== Provided records ==
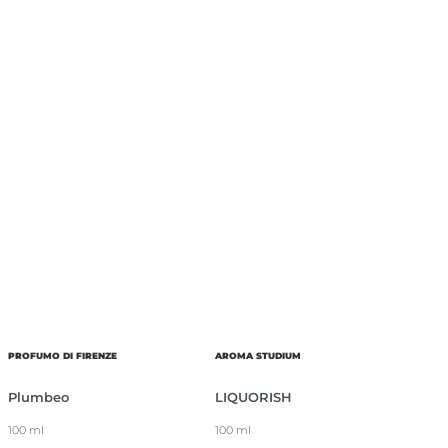
PROFUMO DI FIRENZE
AROMA STUDIUM
Plumbeo
LIQUORISH
100 ml
100 ml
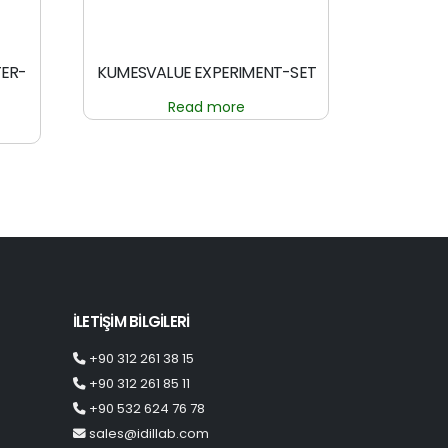
TER-
KUMESVALUE EXPERIMENT-SET
Read more
İLETİŞİM BİLGİLERİ
+90 312 261 38 15
+90 312 261 85 11
+90 532 624 76 78
sales@idillab.com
===
> **What to do**
Strip out the images, then output the records above word for word.

> **Exercise response**
PROFUMO DI FIRENZE
AROMA STUDIUM
Plumbeo
LIQUORISH
100 ml
100 ml
TER-
KUMESVALUE EXPERIMENT-SET
Read more
İLETİŞİM BİLGİLERİ
+90 312 261 38 15
+90 312 261 85 11
+90 532 624 76 78
sales@idillab.com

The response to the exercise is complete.